Open Quuxplusone opened 10 years ago
Attached test-setcond-fp.out
(25887 bytes, application/octet-stream): mcjit lli execution of test-setcond-fp.ll with debug
Looks like Pavel may have hit something similar - see discussion at https://reviews.llvm.org/D32295
Greg Clayton also hit this recently, presumably also due to the ProcessAllSections flag.
I don't know ELF well, but this sounds like a broken relocation, or at the very least a busted assertion.
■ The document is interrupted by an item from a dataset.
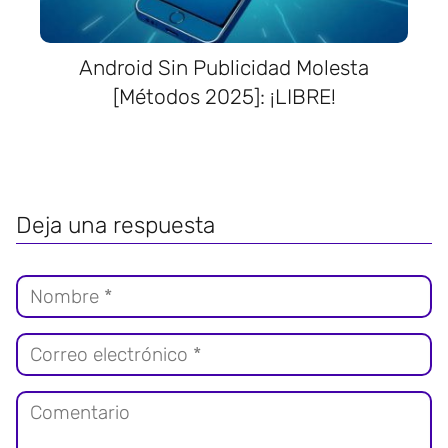
Android Sin Publicidad Molesta
[Métodos 2025]: ¡LIBRE!
Deja una respuesta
If this is supposed to be a relative relocation then we should be making the assertion about the delta (since that's what's going to be written into the target location) rather than any of the inputs (which might be high addresses).
Looking at http://refspecs.linuxbase.org/elf/x86_64-abi-0.98.pdf , these don't
look like relative relocations. Possibly DWARF is using absolute relocations
and abusing an assumption that the DWARF sections will be linked as if at
address zero?
Roping echristo and dblaikie in, in case they happens to know anything about
this off the top of their heads. :)
Also, this looks like it may be related to
https://bugs.llvm.org/show_bug.cgi?id=15356 . From the discussion on that bug:
>> I believe you should be able to work around that problem by compiling with
>> large memory model, which prevents generation of the relocation in question.
>
>
> This doesn't seem to be the case.
>
> $ cat test.s
> test:
> .cfi_startproc
> .cfi_endproc
> $ as test.s -o test.o; readelf -r test.o
> R_X86_64_PC32
> $ llvm-mc -filetype=obj test.s -o test.o; readelf -r test.o
> R_X86_64_PC32
> $ llvm-mc -filetype=obj -code-model=large test.s -o test.o; readelf -r test.o
> R_X86_64_PC32
>
> That is, this particular relocation is always R_X86_64_PC32, regardless of
code model.
I am not sure this is the same problem we are talking about. in #2, we are
relocating the .eh_frame section relative to the .text section.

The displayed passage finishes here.